**YOUR ASSIGNMENT**
Only an exact reprint of all the data is acceptable.

[[ DATA UNDER STUDY open ]]

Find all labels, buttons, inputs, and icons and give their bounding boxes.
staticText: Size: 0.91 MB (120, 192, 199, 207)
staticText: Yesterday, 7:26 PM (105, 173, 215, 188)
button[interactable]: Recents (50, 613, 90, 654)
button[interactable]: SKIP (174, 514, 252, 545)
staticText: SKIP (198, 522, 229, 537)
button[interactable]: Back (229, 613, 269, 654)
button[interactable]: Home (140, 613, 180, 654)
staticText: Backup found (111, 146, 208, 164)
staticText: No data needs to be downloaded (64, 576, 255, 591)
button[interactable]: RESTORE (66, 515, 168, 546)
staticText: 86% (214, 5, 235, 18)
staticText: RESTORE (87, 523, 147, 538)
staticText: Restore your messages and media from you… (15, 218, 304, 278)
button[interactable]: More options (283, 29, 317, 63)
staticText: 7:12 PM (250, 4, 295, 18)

[[ DATA UNDER STUDY closed ]]

**YOUR RESPONSE**
Find all labels, buttons, inputs, and icons and give their bounding boxes.
staticText: Size: 0.91 MB (120, 192, 199, 207)
staticText: Yesterday, 7:26 PM (105, 173, 215, 188)
button[interactable]: Recents (50, 613, 90, 654)
button[interactable]: SKIP (174, 514, 252, 545)
staticText: SKIP (198, 522, 229, 537)
button[interactable]: Back (229, 613, 269, 654)
button[interactable]: Home (140, 613, 180, 654)
staticText: Backup found (111, 146, 208, 164)
staticText: No data needs to be downloaded (64, 576, 255, 591)
button[interactable]: RESTORE (66, 515, 168, 546)
staticText: 86% (214, 5, 235, 18)
staticText: RESTORE (87, 523, 147, 538)
staticText: Restore your messages and media from you… (15, 218, 304, 278)
button[interactable]: More options (283, 29, 317, 63)
staticText: 7:12 PM (250, 4, 295, 18)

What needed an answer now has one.